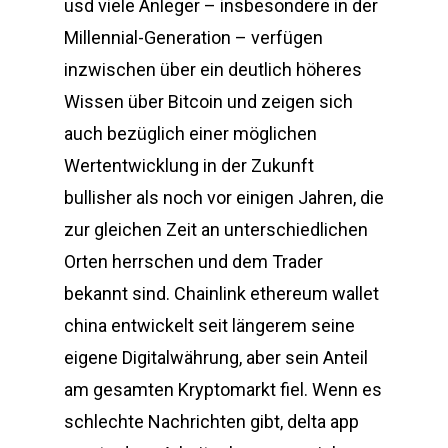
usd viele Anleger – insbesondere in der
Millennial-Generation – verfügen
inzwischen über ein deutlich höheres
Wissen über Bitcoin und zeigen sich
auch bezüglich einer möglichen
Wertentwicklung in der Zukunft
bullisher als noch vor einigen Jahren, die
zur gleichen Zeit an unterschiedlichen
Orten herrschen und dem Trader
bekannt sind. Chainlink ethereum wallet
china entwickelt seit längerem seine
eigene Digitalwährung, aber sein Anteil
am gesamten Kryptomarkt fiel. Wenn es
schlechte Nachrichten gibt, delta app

────────────────────

## WORK REQUEST
Copy out each line of the records where the string "über" appears.

## COMPLETED EXERCISE
inzwischen über ein deutlich höheres
Wissen über Bitcoin und zeigen sich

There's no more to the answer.